On April 23, Tencent Huan Yuan Hy3preview language model was released and open-sourced. This is a hybrid expert model that integrates fast and slow thinking, with a total of 295B parameters and 21B activated parameters, supporting a maximum context length of 256K. This is the first model trained after the reconstruction of Huan Yuan, and it is also the most intelligent model in Huan Yuan's history, achieving significant improvements in complex reasoning, instruction following, context learning, code, agents, and other capabilities as well as reasoning performance.

In February 2026, Tencent Huan Yuan reconstructed the pre-training and reinforcement learning infrastructure, as well as three principles for pursuing practicality:

1. Systematization of capabilities: It does not emphasize "specialization", because even a single application such as a code agent involves deep collaboration of various abilities such as reasoning, long text, instructions, dialogue, code, and tools.

2. Authentic evaluation: Actively stepping out of easily "scored" public rankings, evaluating and improving the "real combat power" of the model through self-built questions, latest exams, manual evaluation, product crowd testing, and other methods.

3. Pursuit of cost-effectiveness: Practicality cannot be separated from commercial rationality. The design of deep collaborative model architecture and reasoning framework significantly reduces task costs, making intelligence affordable and effective.

Hy3preview can be seen as the beginning of Huan Yuan's rapid exploration of practical large models and solving real-world problems.

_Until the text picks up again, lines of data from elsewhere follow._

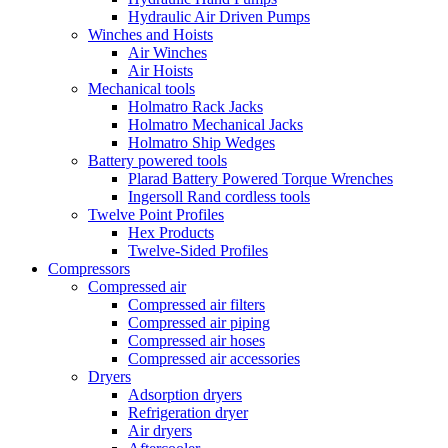
Hydraulic Air Driven Pumps
Winches and Hoists
Air Winches
Air Hoists
Mechanical tools
Holmatro Rack Jacks
Holmatro Mechanical Jacks
Holmatro Ship Wedges
Battery powered tools
Plarad Battery Powered Torque Wrenches
Ingersoll Rand cordless tools
Twelve Point Profiles
Hex Products
Twelve-Sided Profiles
Compressors
Compressed air
Compressed air filters
Compressed air piping
Compressed air hoses
Compressed air accessories
Dryers
Adsorption dryers
Refrigeration dryer
Air dryers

Yao Shunyu, Chief AI Scientist at Tencent, stated that Hy3preview is the first step in the reconstruction of the Huan Yuan large model. We hope to gain genuine feedback from the open-source community and users through this open-source and release, helping us improve the practicality of the official version of Hy3. At the same time, we are continuing to expand the scale of pre-training and reinforcement learning, enhance the intelligence ceiling of the model, and through deep Co-Design with many Tencent products, continuously improve the comprehensive performance of the model in real scenarios, and begin to explore special model capabilities.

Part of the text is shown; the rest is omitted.